Writings and Ramblings about almost anything...

On this page: The Problem | Why do this?

The Problem

I have written several pages of content for my personal web site in XML and I wanted to know which tags I used in all of my XML source files. The first thing I did was create a subclass of WCMSBaseParser :


class TagLister(WCMSBaseParser):
	def __init__(self,source,cms,menu):
		WCMSBaseParser.__init__(self,source,cms,menu)
		self.taglist = []
		
	def do_unknowntag(self,node):
		if node.tagName not in self.taglist:
			self.taglist.append(node.tagName)
		for child in node.childNodes: self.parse(child)

All this parser will do is create a list of tags in one XML file.

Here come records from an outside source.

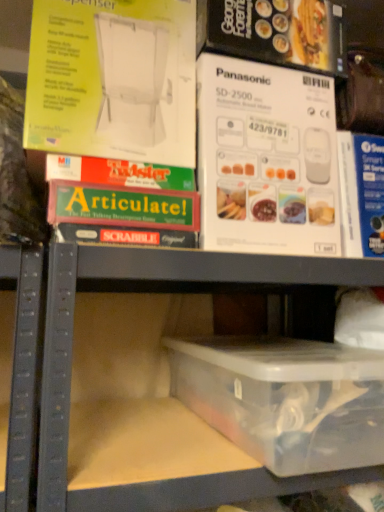 Question: Are transparent plastic container at lower center and transparent plastic container at lower center far apart?

Choices:
 (A) no
 (B) yes

Answer: (A)

Question: Is transparent plastic container at lower center with transparent plastic container at lower center?

Choices:
 (A) yes
 (B) no

Answer: (B)

Question: Does transparent plastic container at lower center lie in front of transparent plastic container at lower center?

Choices:
 (A) no
 (B) yes

Answer: (A)

Question: Considering the relative sizes of transparent plastic container at lower center and transparent plastic container at lower center in the image provided, is transparent plastic container at lower center shorter than transparent plastic container at lower center?

Choices:
 (A) no
 (B) yes

Answer: (B)

Question: Can you confirm if transparent plastic container at lower center is bigger than transparent plastic container at lower center?

Choices:
 (A) yes
 (B) no

Answer: (B)

Question: Is transparent plastic container at lower center spatially inside transparent plastic container at lower center, or outside of it?

Choices:
 (A) inside
 (B) outside

Answer: (A)

Question: In terms of size, does transparent plastic container at lower center appear bigger or smaller than transparent plastic container at lower center?

Choices:
 (A) small
 (B) big

Answer: (A)

Question: Considering their positions, is transparent plastic container at lower center located in front of or behind transparent plastic container at lower center?

Choices:
 (A) front
 (B) behind

Answer: (B)

Question: Considering the positions of transparent plastic container at lower center and transparent plastic container at lower center in the image, is transparent plastic container at lower center wider or thinner than transparent plastic container at lower center?

Choices:
 (A) thin
 (B) wide

Answer: (B)

Question: Is transparent plastic container at lower center wider or thinner than green matte board game at upper left?

Choices:
 (A) thin
 (B) wide

Answer: (B)

Question: In the image, is transparent plastic container at lower center positioned in front of or behind green matte board game at upper left?

Choices:
 (A) front
 (B) behind

Answer: (A)

Question: From the image's perspective, is transparent plastic container at lower center located above or below green matte board game at upper left?

Choices:
 (A) below
 (B) above

Answer: (A)

Question: Visually, is transparent plastic container at lower center positioned to the left or to the right of green matte board game at upper left?

Choices:
 (A) right
 (B) left

Answer: (A)

Question: Is green matte board game at upper left wider or thinner than transparent plastic container at lower center?

Choices:
 (A) thin
 (B) wide

Answer: (A)

Question: In the image, is green matte board game at upper left on the left side or the right side of transparent plastic container at lower center?

Choices:
 (A) left
 (B) right

Answer: (A)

Now I needed to create a content manager to process all of my XML files.


class SiteTagLister(WebContentManager):
	def __init__(self,pth):
		WebContentManager.__init__(self,pth)
		self.path = pth
		self.tagdict = {}
	
	def FindTags(self,report=1):
		filestoupdate = self.FilterInputFiles()
		for file in filestoupdate:
			tp = TagLister(file,None,None)
			tp.Convert()	# Process everthing
			# Grab the type of the file
			thistype = tp.source.tagName
			
			for tag in tp.taglist:
				if tag in self.tagdict.keys():
					self.tagdict[tag].append((thistype,file))
				else:
					self.tagdict[tag]=[(thistype,file)]
		keys = self.tagdict.keys()
		keys.sort()
		for key in keys:
			print key
			for file in self.tagdict[key]:
				print '\t%s->%s' % file)

This provided me with a list of each tag and a list of which files used that tag. I added the ability to report what is essentially the DOCTYPE for each file as well. To get this information all I needed was two lines of code to start the whole thing:


	myLister = SiteTagLister("Zaphod:Web")
	myLister.FindTags(1)

So, I asked a question about my data, and spent less than 10 minutes getting the answer. If that isn’t efficiency, I don’t know what is.

Why do this?

Each XML source file gets processed by a specific parser, and those parsers, subclasses of WCMSBaseParser need to handle each tag, so I can double check my parsers with this list to see if I’ve missed anything. It is also easier, I suppose, to have the do_unknowntag method raise an error or add a line in a report. I found this to be easier.